(Data for this exercise)
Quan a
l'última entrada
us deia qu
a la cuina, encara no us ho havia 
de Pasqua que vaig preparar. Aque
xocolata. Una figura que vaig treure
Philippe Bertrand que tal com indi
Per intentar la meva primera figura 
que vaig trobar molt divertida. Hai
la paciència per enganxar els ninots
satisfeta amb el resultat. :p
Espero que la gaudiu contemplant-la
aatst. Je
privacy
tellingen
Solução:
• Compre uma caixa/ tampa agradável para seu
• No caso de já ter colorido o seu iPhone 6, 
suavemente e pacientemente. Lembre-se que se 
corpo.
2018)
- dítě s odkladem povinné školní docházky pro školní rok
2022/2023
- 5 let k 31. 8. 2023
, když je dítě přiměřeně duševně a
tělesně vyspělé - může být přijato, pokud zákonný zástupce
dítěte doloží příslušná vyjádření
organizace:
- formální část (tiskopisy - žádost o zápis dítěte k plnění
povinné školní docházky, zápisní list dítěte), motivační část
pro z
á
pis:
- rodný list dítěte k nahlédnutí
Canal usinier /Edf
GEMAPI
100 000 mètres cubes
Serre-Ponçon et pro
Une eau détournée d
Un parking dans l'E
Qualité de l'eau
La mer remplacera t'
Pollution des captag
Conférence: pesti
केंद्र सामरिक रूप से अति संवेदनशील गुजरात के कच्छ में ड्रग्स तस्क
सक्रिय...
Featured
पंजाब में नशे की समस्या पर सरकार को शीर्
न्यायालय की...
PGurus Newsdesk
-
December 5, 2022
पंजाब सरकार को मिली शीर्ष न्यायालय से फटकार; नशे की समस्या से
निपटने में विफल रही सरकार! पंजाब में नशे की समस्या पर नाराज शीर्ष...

(Required work) Copy out each line of the records character for character.

(Task result)
Quan a
l'última entrada
us deia qu
a la cuina, encara no us ho havia 
de Pasqua que vaig preparar. Aque
xocolata. Una figura que vaig treure
Philippe Bertrand que tal com indi
Per intentar la meva primera figura 
que vaig trobar molt divertida. Hai
la paciència per enganxar els ninots
satisfeta amb el resultat. :p
Espero que la gaudiu contemplant-la
aatst. Je
privacy
tellingen
Solução:
• Compre uma caixa/ tampa agradável para seu
• No caso de já ter colorido o seu iPhone 6, 
suavemente e pacientemente. Lembre-se que se 
corpo.
2018)
- dítě s odkladem povinné školní docházky pro školní rok
2022/2023
- 5 let k 31. 8. 2023
, když je dítě přiměřeně duševně a
tělesně vyspělé - může být přijato, pokud zákonný zástupce
dítěte doloží příslušná vyjádření
organizace:
- formální část (tiskopisy - žádost o zápis dítěte k plnění
povinné školní docházky, zápisní list dítěte), motivační část
pro z
á
pis:
- rodný list dítěte k nahlédnutí
Canal usinier /Edf
GEMAPI
100 000 mètres cubes
Serre-Ponçon et pro
Une eau détournée d
Un parking dans l'E
Qualité de l'eau
La mer remplacera t'
Pollution des captag
Conférence: pesti
केंद्र सामरिक रूप से अति संवेदनशील गुजरात के कच्छ में ड्रग्स तस्क
सक्रिय...
Featured
पंजाब में नशे की समस्या पर सरकार को शीर्
न्यायालय की...
PGurus Newsdesk
-
December 5, 2022
पंजाब सरकार को मिली शीर्ष न्यायालय से फटकार; नशे की समस्या से
निपटने में विफल रही सरकार! पंजाब में नशे की समस्या पर नाराज शीर्ष...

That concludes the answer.